Segment Open
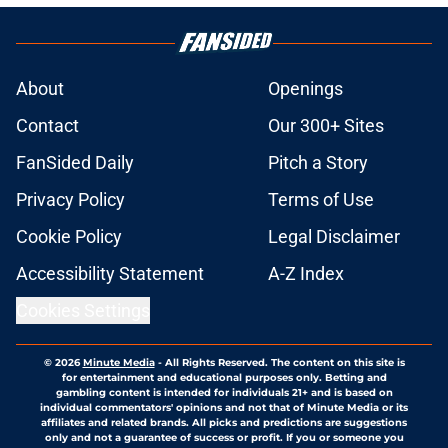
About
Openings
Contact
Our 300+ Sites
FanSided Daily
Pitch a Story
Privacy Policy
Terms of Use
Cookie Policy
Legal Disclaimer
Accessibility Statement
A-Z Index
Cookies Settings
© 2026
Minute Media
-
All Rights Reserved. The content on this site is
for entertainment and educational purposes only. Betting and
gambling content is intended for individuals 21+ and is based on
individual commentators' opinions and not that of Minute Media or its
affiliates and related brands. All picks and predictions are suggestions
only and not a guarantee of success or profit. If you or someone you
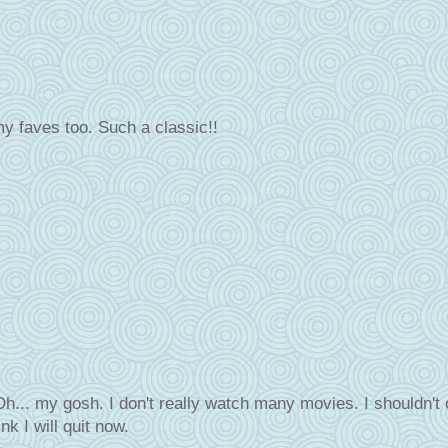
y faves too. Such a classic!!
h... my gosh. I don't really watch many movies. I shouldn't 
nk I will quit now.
Segment Closed
Segment Open
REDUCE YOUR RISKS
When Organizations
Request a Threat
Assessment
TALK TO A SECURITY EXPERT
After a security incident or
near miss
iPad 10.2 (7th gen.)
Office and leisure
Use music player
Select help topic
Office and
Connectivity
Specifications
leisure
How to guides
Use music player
Segment Closed
Segment Open
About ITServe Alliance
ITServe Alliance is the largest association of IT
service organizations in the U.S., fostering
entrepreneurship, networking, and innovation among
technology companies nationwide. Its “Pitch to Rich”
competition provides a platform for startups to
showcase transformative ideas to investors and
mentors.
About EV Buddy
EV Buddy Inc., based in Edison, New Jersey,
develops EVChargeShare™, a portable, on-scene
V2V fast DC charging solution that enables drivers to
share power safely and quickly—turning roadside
Segment Closed
Brief:
Given the records above, return exactly the lines starting at the line containing "develops EVChargeShare™, a portable, on-scene" and ending at the line containing "share power safely", including both.

Answer space:
develops EVChargeShare™, a portable, on-scene
V2V fast DC charging solution that enables drivers to
share power safely and quickly—turning roadside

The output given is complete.